The Committee did not consider any of the reports required further action.

4.1.2 Special Populations: Serious Cases Associated with Medicines in Children under 18 years (Causal Cases Only)

Reports of serious cases associated with medicines in children under 18 years were briefly outlined for the Committee.

The Committee did not consider any of the reports required further action.

4.1.3 Special Populations: Serious Cases Reporting Adverse Events Following Immunisation Terms with Vaccines in Children under 18 years

Reports of events occurring in children under 18 years were briefly outlined for the Committee.

The Committee did not consider any of the reports required further action.

4.1.4 Special Populations: Serious Non-Fatal Cases Causally Associated with Critical Terms in Patients Over 80 Years

Reports of events occurring in patients over 80 years were briefly outlined for the Committee.

The Committee did not consider any of the reports required further action.

4.1.5 Special Reports: Annual Review of Fatalities (January 2014 - December 2014)

The Committee did not consider any of the reports required further action.


5.1 Therapeutic products regulatory regime project

The Committee was given an update on the therapeutic products regulatory regime.

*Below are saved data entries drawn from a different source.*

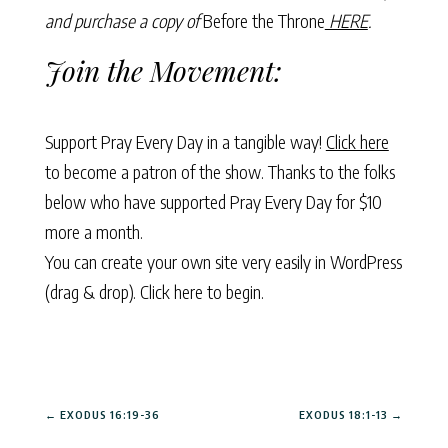
and purchase a copy of
Before the Throne
HERE
.
Join the Movement:
Support Pray Every Day in a tangible way!
Click here
to become a patron of the show. Thanks to the folks
below who have supported Pray Every Day for $10
more a month.
You can create your own site very easily in WordPress
(drag & drop).
Click here to begin.
←
EXODUS 16:19-36
EXODUS 18:1-13
→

3.2.1 Pioglitazone and bladder cancer

  1. Medsafe. 2011. Pioglitazone and bladder cancer. 147th MARC Meeting. 8 September 2011.
  2. Azoulay L, Yin H, Filion KB, et al. 2012. The use of pioglitazone and the risk of bladder cancer in people with type 2 diabetes: nested case-control study. BMJ 344: e3645.
  3. Faillie J-L, Petit P, Montastruc J-L, et al. 2013. Scientific evidence and controversies about pioglitazone and bladder cancer: Which lessons can be drawn? Drug Safety 36: 693-707.
  4. Levin D, Bell S, Sund R, et al. 2015. Pioglitazone and bladder cancer risk: a multipopulation pooled cumulative exposure analysis. Diabetalogia 58: 493-504.
  5. Ryder REJ, 2015. Pioglitazone has dubious bladder cancer risk but an undoubted cardiovascular benefit. Diabet Med 32: 305-313.

3.2.2 Consumer reporting of adverse drug reactions

  1. Summary list of references.
  2. CARM Yellow Card and other examples of reporting forms.

The Chair thanked members, the Secretariat and Medsafe staff for their attendance and closed the meeting at 2.30 pm.